### Work to be completed
Restate all the lines below word for word, but omit the pictures.

### Record set
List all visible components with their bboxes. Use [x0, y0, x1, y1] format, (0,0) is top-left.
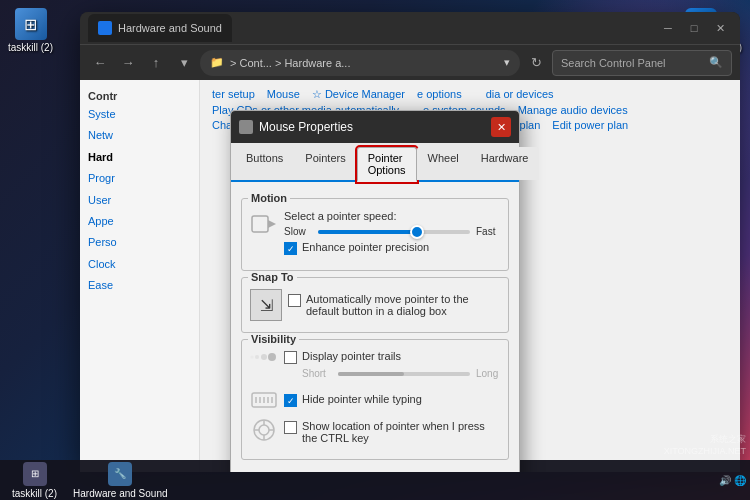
browser-toolbar: ← → ↑ ▾ 📁 > Cont... > Hardware a... ▾ ↻ … — [80, 44, 740, 80]
visibility-section-label: Visibility — [248, 333, 299, 345]
dialog-body: Motion Select a pointer speed: — [231, 182, 519, 472]
dialog-title: Mouse Properties — [259, 120, 353, 134]
tab-hardware[interactable]: Hardware — [470, 147, 540, 180]
fast-label: Fast — [476, 226, 500, 237]
tab-buttons[interactable]: Buttons — [235, 147, 294, 180]
show-ctrl-label: Show location of pointer when I press th… — [302, 420, 500, 444]
tab-favicon — [98, 21, 112, 35]
taskbar-item-hardware[interactable]: 🔧 Hardware and Sound — [65, 458, 176, 501]
motion-icon-row: Select a pointer speed: Slow Fast — [250, 210, 500, 259]
snap-icon: ⇲ — [250, 289, 282, 321]
hide-typing-checkbox-row: Hide pointer while typing — [284, 393, 500, 407]
sidebar-item-ease[interactable]: Ease — [80, 275, 199, 296]
dialog-close-button[interactable]: ✕ — [491, 117, 511, 137]
speed-slider-thumb — [410, 225, 424, 239]
show-ctrl-icon — [250, 416, 278, 444]
taskkill-icon[interactable]: ⊞ taskkill (2) — [8, 8, 53, 53]
svg-point-2 — [261, 354, 267, 360]
snap-to-checkbox[interactable] — [288, 294, 301, 307]
speed-slider-track[interactable] — [318, 230, 470, 234]
tab-label: Hardware and Sound — [118, 22, 222, 34]
sidebar-item-clock[interactable]: Clock — [80, 254, 199, 275]
dialog-titlebar: Mouse Properties ✕ — [231, 111, 519, 143]
sidebar-header: Contr — [80, 88, 199, 104]
tab-wheel[interactable]: Wheel — [417, 147, 470, 180]
address-dropdown-icon: ▾ — [504, 56, 510, 69]
back-button[interactable]: ← — [88, 51, 112, 75]
trails-checkbox-row: Display pointer trails — [284, 350, 500, 364]
taskbar-icon-taskkill: ⊞ — [23, 462, 47, 486]
close-button[interactable]: ✕ — [708, 16, 732, 40]
svg-point-12 — [259, 425, 269, 435]
motion-group: Motion Select a pointer speed: — [241, 198, 509, 271]
trails-icon — [250, 346, 278, 368]
taskbar-icon-hardware: 🔧 — [108, 462, 132, 486]
browser-tab[interactable]: Hardware and Sound — [88, 14, 232, 42]
enhance-precision-label: Enhance pointer precision — [302, 241, 429, 253]
maximize-button[interactable]: □ — [682, 16, 706, 40]
speed-slider-fill — [318, 230, 417, 234]
tab-pointers[interactable]: Pointers — [294, 147, 356, 180]
enhance-precision-row: Enhance pointer precision — [284, 241, 500, 255]
sidebar-item-hard[interactable]: Hard — [80, 147, 199, 168]
trails-label: Display pointer trails — [302, 350, 401, 362]
browser-titlebar: Hardware and Sound ─ □ ✕ — [80, 12, 740, 44]
address-text: > Cont... > Hardware a... — [230, 57, 350, 69]
sidebar-item-syste[interactable]: Syste — [80, 104, 199, 125]
slow-label: Slow — [284, 226, 312, 237]
hide-typing-checkbox[interactable] — [284, 394, 297, 407]
trails-short: Short — [302, 368, 332, 379]
snap-to-row: ⇲ Automatically move pointer to the defa… — [250, 289, 500, 321]
svg-rect-0 — [252, 216, 268, 232]
hide-typing-icon — [250, 389, 278, 411]
tab-pointer-options[interactable]: Pointer Options — [357, 147, 417, 182]
taskbar-item-taskkill[interactable]: ⊞ taskkill (2) — [4, 458, 65, 501]
show-ctrl-checkbox[interactable] — [284, 421, 297, 434]
window-controls: ─ □ ✕ — [656, 16, 732, 40]
motion-icon — [250, 210, 278, 238]
hide-typing-row: Hide pointer while typing — [250, 389, 500, 411]
forward-button[interactable]: → — [116, 51, 140, 75]
dialog-title-icon — [239, 120, 253, 134]
sidebar-item-netw[interactable]: Netw — [80, 125, 199, 146]
trails-controls: Display pointer trails Short Long — [284, 346, 500, 383]
refresh-button[interactable]: ↻ — [524, 51, 548, 75]
minimize-button[interactable]: ─ — [656, 16, 680, 40]
folder-icon: 📁 — [210, 56, 224, 69]
desktop: ⊞ taskkill (2) 𝒆 Microsoft Edge (2) Hard… — [0, 0, 750, 500]
trails-slider-row: Short Long — [302, 368, 500, 379]
taskbar-label-taskkill: taskkill (2) — [12, 488, 57, 499]
snap-to-group: Snap To ⇲ Automatically move pointer to … — [241, 277, 509, 333]
dialog-overlay: Mouse Properties ✕ Buttons Pointers Poin… — [200, 80, 740, 472]
speed-label: Select a pointer speed: — [284, 210, 500, 222]
trails-slider-track[interactable] — [338, 372, 470, 376]
motion-controls: Select a pointer speed: Slow Fast — [284, 210, 500, 259]
taskbar-label-hardware: Hardware and Sound — [73, 488, 168, 499]
snap-checkbox-row: Automatically move pointer to the defaul… — [288, 293, 500, 317]
control-panel-sidebar: Contr Syste Netw Hard Progr User Appe Pe… — [80, 80, 200, 472]
svg-point-3 — [255, 355, 259, 359]
dialog-tabs: Buttons Pointers Pointer Options Wheel H… — [231, 143, 519, 182]
sidebar-item-user[interactable]: User — [80, 190, 199, 211]
browser-content: Contr Syste Netw Hard Progr User Appe Pe… — [80, 80, 740, 472]
snap-to-label: Snap To — [248, 271, 297, 283]
address-bar[interactable]: 📁 > Cont... > Hardware a... ▾ — [200, 50, 520, 76]
snap-to-checkbox-label: Automatically move pointer to the defaul… — [306, 293, 500, 317]
svg-point-4 — [251, 356, 254, 359]
motion-section-label: Motion — [248, 192, 290, 204]
up-button[interactable]: ↑ — [144, 51, 168, 75]
trails-long: Long — [476, 368, 500, 379]
svg-point-1 — [268, 353, 276, 361]
search-icon: 🔍 — [709, 56, 723, 69]
show-ctrl-checkbox-row: Show location of pointer when I press th… — [284, 420, 500, 444]
trails-row: Display pointer trails Short Long — [250, 346, 500, 383]
sidebar-item-perso[interactable]: Perso — [80, 232, 199, 253]
hide-typing-label: Hide pointer while typing — [302, 393, 422, 405]
recent-button[interactable]: ▾ — [172, 51, 196, 75]
sidebar-item-progr[interactable]: Progr — [80, 168, 199, 189]
search-box[interactable]: Search Control Panel 🔍 — [552, 50, 732, 76]
enhance-precision-checkbox[interactable] — [284, 242, 297, 255]
sidebar-item-appe[interactable]: Appe — [80, 211, 199, 232]
browser-window: Hardware and Sound ─ □ ✕ ← → ↑ ▾ 📁 > Con… — [80, 12, 740, 472]
trails-checkbox[interactable] — [284, 351, 297, 364]
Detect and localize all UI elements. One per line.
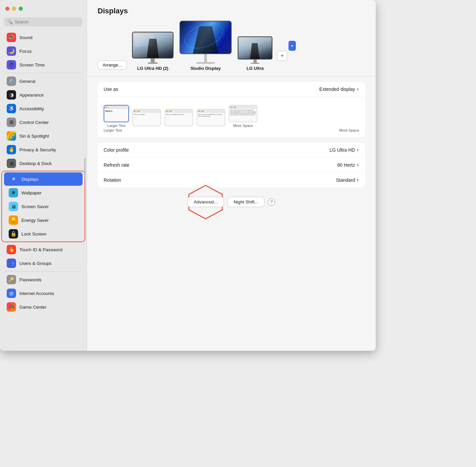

### Response to this task
List all visible components with their bboxes. Use [x0, y0, x1, y1] format, (0,0) is top-left.
browser-toolbar: ← → ↑ ▾ 📁 > Cont... > Hardware a... ▾ ↻ … — [80, 44, 740, 80]
visibility-section-label: Visibility — [248, 333, 299, 345]
dialog-body: Motion Select a pointer speed: — [231, 182, 519, 472]
dialog-title: Mouse Properties — [259, 120, 353, 134]
tab-hardware[interactable]: Hardware — [470, 147, 540, 180]
fast-label: Fast — [476, 226, 500, 237]
tab-buttons[interactable]: Buttons — [235, 147, 294, 180]
show-ctrl-label: Show location of pointer when I press th… — [302, 420, 500, 444]
tab-favicon — [98, 21, 112, 35]
taskbar-item-hardware[interactable]: 🔧 Hardware and Sound — [65, 458, 176, 501]
motion-icon-row: Select a pointer speed: Slow Fast — [250, 210, 500, 259]
snap-icon: ⇲ — [250, 289, 282, 321]
hide-typing-checkbox-row: Hide pointer while typing — [284, 393, 500, 407]
sidebar-item-ease[interactable]: Ease — [80, 275, 199, 296]
dialog-close-button[interactable]: ✕ — [491, 117, 511, 137]
speed-slider-thumb — [410, 225, 424, 239]
show-ctrl-icon — [250, 416, 278, 444]
taskkill-icon[interactable]: ⊞ taskkill (2) — [8, 8, 53, 53]
svg-point-2 — [261, 354, 267, 360]
snap-to-checkbox[interactable] — [288, 294, 301, 307]
speed-slider-track[interactable] — [318, 230, 470, 234]
tab-label: Hardware and Sound — [118, 22, 222, 34]
sidebar-item-clock[interactable]: Clock — [80, 254, 199, 275]
dialog-titlebar: Mouse Properties ✕ — [231, 111, 519, 143]
sidebar-header: Contr — [80, 88, 199, 104]
tab-wheel[interactable]: Wheel — [417, 147, 470, 180]
address-dropdown-icon: ▾ — [504, 56, 510, 69]
back-button[interactable]: ← — [88, 51, 112, 75]
trails-checkbox-row: Display pointer trails — [284, 350, 500, 364]
taskbar-icon-taskkill: ⊞ — [23, 462, 47, 486]
close-button[interactable]: ✕ — [708, 16, 732, 40]
svg-point-12 — [259, 425, 269, 435]
motion-group: Motion Select a pointer speed: — [241, 198, 509, 271]
trails-icon — [250, 346, 278, 368]
taskbar-icon-hardware: 🔧 — [108, 462, 132, 486]
browser-tab[interactable]: Hardware and Sound — [88, 14, 232, 42]
enhance-precision-label: Enhance pointer precision — [302, 241, 429, 253]
maximize-button[interactable]: □ — [682, 16, 706, 40]
speed-slider-fill — [318, 230, 417, 234]
tab-pointers[interactable]: Pointers — [294, 147, 356, 180]
enhance-precision-row: Enhance pointer precision — [284, 241, 500, 255]
sidebar-item-hard[interactable]: Hard — [80, 147, 199, 168]
trails-label: Display pointer trails — [302, 350, 401, 362]
browser-titlebar: Hardware and Sound ─ □ ✕ — [80, 12, 740, 44]
address-text: > Cont... > Hardware a... — [230, 57, 350, 69]
sidebar-item-syste[interactable]: Syste — [80, 104, 199, 125]
slow-label: Slow — [284, 226, 312, 237]
hide-typing-checkbox[interactable] — [284, 394, 297, 407]
trails-short: Short — [302, 368, 332, 379]
snap-to-row: ⇲ Automatically move pointer to the defa… — [250, 289, 500, 321]
svg-rect-0 — [252, 216, 268, 232]
hide-typing-icon — [250, 389, 278, 411]
tab-pointer-options[interactable]: Pointer Options — [357, 147, 417, 182]
taskbar-item-taskkill[interactable]: ⊞ taskkill (2) — [4, 458, 65, 501]
show-ctrl-checkbox[interactable] — [284, 421, 297, 434]
window-controls: ─ □ ✕ — [656, 16, 732, 40]
motion-icon — [250, 210, 278, 238]
hide-typing-row: Hide pointer while typing — [250, 389, 500, 411]
forward-button[interactable]: → — [116, 51, 140, 75]
dialog-title-icon — [239, 120, 253, 134]
sidebar-item-netw[interactable]: Netw — [80, 125, 199, 146]
trails-controls: Display pointer trails Short Long — [284, 346, 500, 383]
refresh-button[interactable]: ↻ — [524, 51, 548, 75]
minimize-button[interactable]: ─ — [656, 16, 680, 40]
folder-icon: 📁 — [210, 56, 224, 69]
desktop: ⊞ taskkill (2) 𝒆 Microsoft Edge (2) Hard… — [0, 0, 750, 500]
trails-slider-row: Short Long — [302, 368, 500, 379]
taskbar-label-taskkill: taskkill (2) — [12, 488, 57, 499]
snap-to-group: Snap To ⇲ Automatically move pointer to … — [241, 277, 509, 333]
dialog-overlay: Mouse Properties ✕ Buttons Pointers Poin… — [200, 80, 740, 472]
speed-label: Select a pointer speed: — [284, 210, 500, 222]
trails-slider-track[interactable] — [338, 372, 470, 376]
motion-controls: Select a pointer speed: Slow Fast — [284, 210, 500, 259]
taskbar-label-hardware: Hardware and Sound — [73, 488, 168, 499]
snap-checkbox-row: Automatically move pointer to the defaul… — [288, 293, 500, 317]
control-panel-sidebar: Contr Syste Netw Hard Progr User Appe Pe… — [80, 80, 200, 472]
svg-point-3 — [255, 355, 259, 359]
dialog-tabs: Buttons Pointers Pointer Options Wheel H… — [231, 143, 519, 182]
sidebar-item-user[interactable]: User — [80, 190, 199, 211]
browser-content: Contr Syste Netw Hard Progr User Appe Pe… — [80, 80, 740, 472]
snap-to-label: Snap To — [248, 271, 297, 283]
address-bar[interactable]: 📁 > Cont... > Hardware a... ▾ — [200, 50, 520, 76]
snap-to-checkbox-label: Automatically move pointer to the defaul… — [306, 293, 500, 317]
svg-point-4 — [251, 356, 254, 359]
motion-section-label: Motion — [248, 192, 290, 204]
up-button[interactable]: ↑ — [144, 51, 168, 75]
trails-long: Long — [476, 368, 500, 379]
svg-point-1 — [268, 353, 276, 361]
search-icon: 🔍 — [709, 56, 723, 69]
show-ctrl-checkbox-row: Show location of pointer when I press th… — [284, 420, 500, 444]
trails-row: Display pointer trails Short Long — [250, 346, 500, 383]
sidebar-item-perso[interactable]: Perso — [80, 232, 199, 253]
hide-typing-label: Hide pointer while typing — [302, 393, 422, 405]
recent-button[interactable]: ▾ — [172, 51, 196, 75]
sidebar-item-progr[interactable]: Progr — [80, 168, 199, 189]
search-box[interactable]: Search Control Panel 🔍 — [552, 50, 732, 76]
enhance-precision-checkbox[interactable] — [284, 242, 297, 255]
sidebar-item-appe[interactable]: Appe — [80, 211, 199, 232]
browser-window: Hardware and Sound ─ □ ✕ ← → ↑ ▾ 📁 > Con… — [80, 12, 740, 472]
trails-checkbox[interactable] — [284, 351, 297, 364]
Detect and localize all UI elements. One per line.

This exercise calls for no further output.